I was sent this picture yesterday. They said it was from Indian but it doesn't look like Indian. Either way its a prime example of what I'm talking about.


----------



## Johntom0013 (Jan 20, 2016)

I just don’t understand how people can do that. Is it because they were raised that way? I just wanna slap the crap out of them.


----------



## Specwar (Sep 22, 2014)

I venture to say that a majority of the population today are absolute pigs. Glad I wasn’t raised that way.


----------



## matticito (Jul 17, 2012)

CHOPIQ said:


> I know its not anyone from this website but why do people leave so much trash while fishing? I have been icefishing Alum and Indian and it amazes me the amount of trash I am seeing on the ice and in the parking lots. If I see trash I'll pick it up and dispose of it properly. Then fishermen wonder why parking lots are closed and access spots are blocked. I don't blame people for shutting them down. I wouldn't want to deal with the trash either. It is especially obvious when someone leaves trash on the ice, you can see it a mile away. So come on everyone if you bring it out with you take it back with you. If you see trash pick it up. I know this topic has been brought up before so I'm just refreshing everyone's memory.

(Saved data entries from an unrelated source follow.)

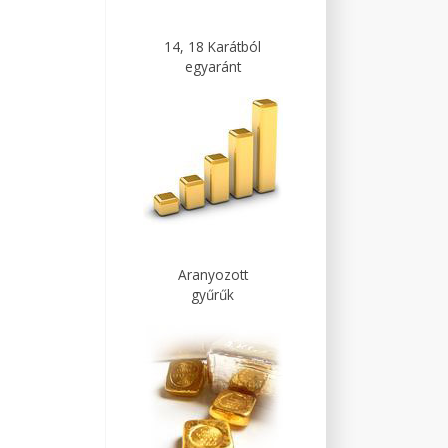
14, 18 Karátból
egyaránt
Aranyozott
gyűrűk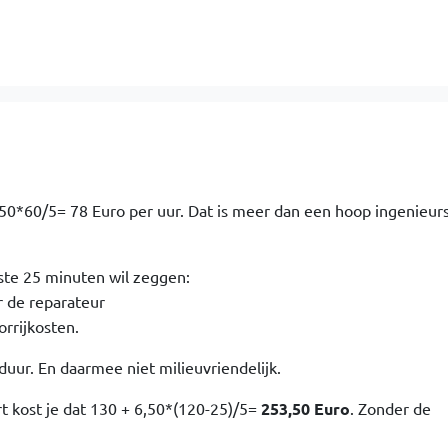
,50*60/5= 78 Euro per uur. Dat is meer dan een hoop ingenieur
ste 25 minuten wil zeggen:
r de reparateur
rrijkosten.
 duur. En daarmee niet milieuvriendelijk.
rt kost je dat 130 + 6,50*(120-25)/5=
253,50 Euro
. Zonder de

We are very lucky to have public access. There are countries that public cant fish. The trashy people I wish would realize


----------



## Muddy (May 7, 2017)

It’s a sad reflection of our society.


----------



## ranger487 (Apr 5, 2005)

CHOPIQ said:


> I was sent this picture yesterday. They said it was from Indian but it doesn't look like Indian. Either way its a prime example of what I'm talking about.
> View attachment 464433





CHOPIQ said:


> I was sent this picture yesterday. They said it was from Indian but it doesn't look like Indian. Either way its a prime example of what I'm talking about.
> View attachment 464433


Thats the picture I was talking about thanks the wife showed me and said it was Pammy but could have been wrong


----------



## EnonEye (Apr 13, 2011)

Oh my. Lack of parental discipline plain and simple, self-destructive and stupid. There's so many things wrong with that pic. Just ... sad. They used to call us sportsmen and women. 🤬 And I know this emoji is old fashioned. I liked it better back then.👍


----------



## Kenlow1 (Jul 14, 2012)

Need to have the Ranger or Game Wardens patrol in plains clothes and when these "SLOBS" come off the ice and leave their trash on the ice, that's when its time to hammer them! Fine the hell out of them(Maximum) and maybe they will think twice about doing it again? I bet it like everything else, a swat on the but. Need to put some teeth into littering ($1000) and it would put a stop to it. Sure sad to see a pic like that. Their car & house probably look the same.


----------



## ohiotuber (Apr 15, 2004)

Kenlow1 said:


> Need to have the Ranger or Game Wardens patrol in plains clothes and when these "SLOBS" come off the ice and leave their trash on the ice, that's when its time to hammer them! Fine the hell out of them(Maximum) and maybe they will think twice about doing it again? I bet it like everything else, a swat on the but. Need to put some teeth into littering ($1000) and it would put a stop to it. Sure sad to see a pic like that. Their car & house probably look the same.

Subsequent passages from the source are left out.